In the meantime, this 1994 movie, which was not a box office hit when it premiered [it landed fifth in its opening weekend], has only grown in stature, become a cult hit, and end up as a calling card for one generation. It would teach us quips such as, “A master at the art of time suckage,” or “A non-practicing virgin,” or “There’s no secret handshake. There’s an IQ prerequisite. But there’s no secret handshake,” or “I am not required to make the world a better place,” or “You have reached the winter of our discontent,” or “He’s the reason Cliffs Notes were invented,” or “My goal is … I’d like a career or something,” or this gem: “Evian is naive spelled backwards.”
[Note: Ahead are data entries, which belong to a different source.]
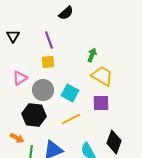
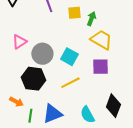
yellow square: (48, 62) -> (74, 13), moved

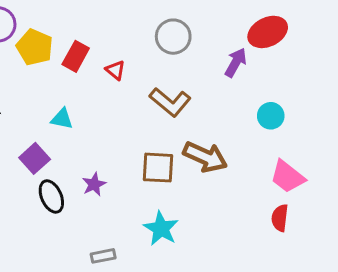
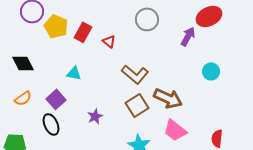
brown L-shape: (170, 102) -> (135, 74), moved
brown square: (158, 168) -> (137, 105), turned -35
pink trapezoid: (287, 177) -> (175, 130), moved
black ellipse: (51, 197) -> (51, 124), moved

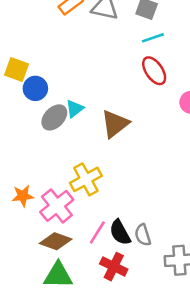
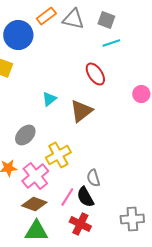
red ellipse: (154, 71) -> (95, 74), moved
blue circle: (35, 88) -> (18, 35), moved, size x1.5
gray ellipse: (54, 117) -> (25, 135), moved
gray semicircle: (143, 235) -> (93, 178), moved

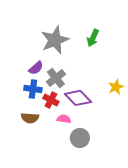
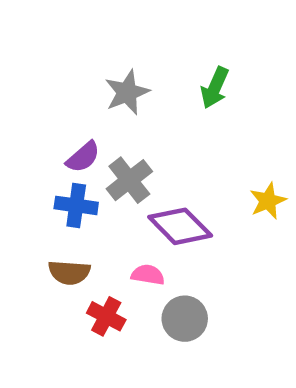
gray star: (55, 40) -> (127, 92), size x0.7
red cross: (51, 100) -> (106, 316), moved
Stiller would go on to make other films — The Cable Guy [1996], the Zoolander movies [2001 and 2016], and Tropic Thunder [2008] — but for me, 2013’s The Secret Life of Walter Mitty would prove equal to the generational examination and reckoning he first ventured into in his 1994 directing debut.

In Walter Mitty, the Gen X persona has become middle-aged and burnt out, dreaming of escape from the choices he has made. In his youth, he rallied against the consumerism and compromise of the Boom Generation, but here is, finding out we are all the same under our skin, reality biting forever. But at least in the movie he finds escape, and redemption — because The Secret Life of Walter Mitty is our final fantasy and antidote to “I don’t know.”

No such antidotes exist for a slew of Ben Stiller Gen X characters in movies directed by others, especially those dealing with middle age: Noah Baumbach’s Greenberg [2010] and While We’re Young [2014], and Mike White’s Brad’s Status [2017] — his persona still lost in the sea of “I don’t know,” but finding grace that perhaps it’s fine to flail, as long as you strive to be a better human being against all the existential odds.